It was back in May last year when Microsoft announced Windows S—a stripped down version of its operating system—as it attempted to take on Google’s Chrome OS in the education market. But the company is now dropping Windows S as a stand-alone product. In its place will be the new “S Mode” for Windows 10 Home, Pro, and Enterprise.

Windows 10 S, which appears on devices such as the Surface Laptop, is only able to run UWP (Universal Windows Platform) apps from the Windows Store. Microsoft claims this improves both performance and security, but it’s a feature not everyone appreciates.

Now, Neowin and Paul Thurrott report that Microsoft is changing tactics when it comes to Windows S. The OS is being killed off as a specific SKU; instead, an S Mode is being offered for all major versions of Windows.

For those who find the limitations of S Mode too restricting, the option to upgrade to the full version of Windows will still be available, though the price varies depending on the version. Moving from Windows 10 Home S to regular Windows Home will be free, but Pro S users who want to switch to the full version of Windows 10 Pro will have to pay $49 for the privilege. There will be Pro S commercial versions for Value, Entry, and Small Tablet models, but not Core+ and Workstations.
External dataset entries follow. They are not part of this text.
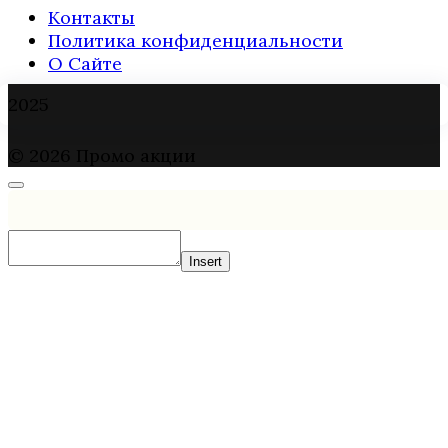
Контакты
Политика конфиденциальности
О Сайте
2025
© 2026 Промо акции
Insert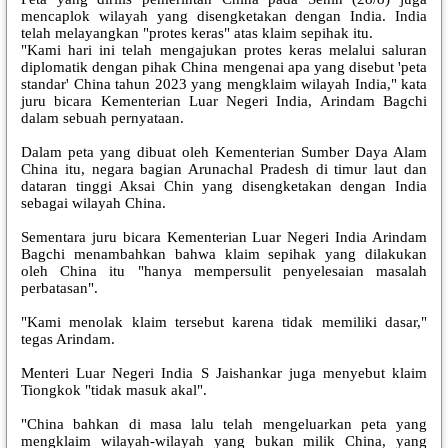
mencaplok wilayah yang disengketakan dengan India. India
telah melayangkan "protes keras" atas klaim sepihak itu.
"Kami hari ini telah mengajukan protes keras melalui saluran
diplomatik dengan pihak China mengenai apa yang disebut 'peta
standar' China tahun 2023 yang mengklaim wilayah India," kata
juru bicara Kementerian Luar Negeri India, Arindam Bagchi
dalam sebuah pernyataan.
Dalam peta yang dibuat oleh Kementerian Sumber Daya Alam
China itu, negara bagian Arunachal Pradesh di timur laut dan
dataran tinggi Aksai Chin yang disengketakan dengan India
sebagai wilayah China.
Sementara juru bicara Kementerian Luar Negeri India Arindam
Bagchi menambahkan bahwa klaim sepihak yang dilakukan
oleh China itu "hanya mempersulit penyelesaian masalah
perbatasan".
"Kami menolak klaim tersebut karena tidak memiliki dasar,"
tegas Arindam.
Menteri Luar Negeri India S Jaishankar juga menyebut klaim
Tiongkok "tidak masuk akal".
"China bahkan di masa lalu telah mengeluarkan peta yang
mengklaim wilayah-wilayah yang bukan milik China, yang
Microsoft also said there would be antivirus apps available in S Mode, which, as Thurrott notes, traditionally run as legacy .exe versions.

60 percent of Windows S users stay with the OS, but 60 percent of those that switch to the full version of Windows do so within 24 hours of buying a device. Additionally, those that don’t move to Windows 10 within seven days are 83 percent likely to keep Windows S. It’s worth noting that these figures are only for third-party devices and don’t include the Surface Laptop.

No word on when Microsoft will put out an official statement, but it could arrive alongside the company’s changes to partner pricing sometime between April and May.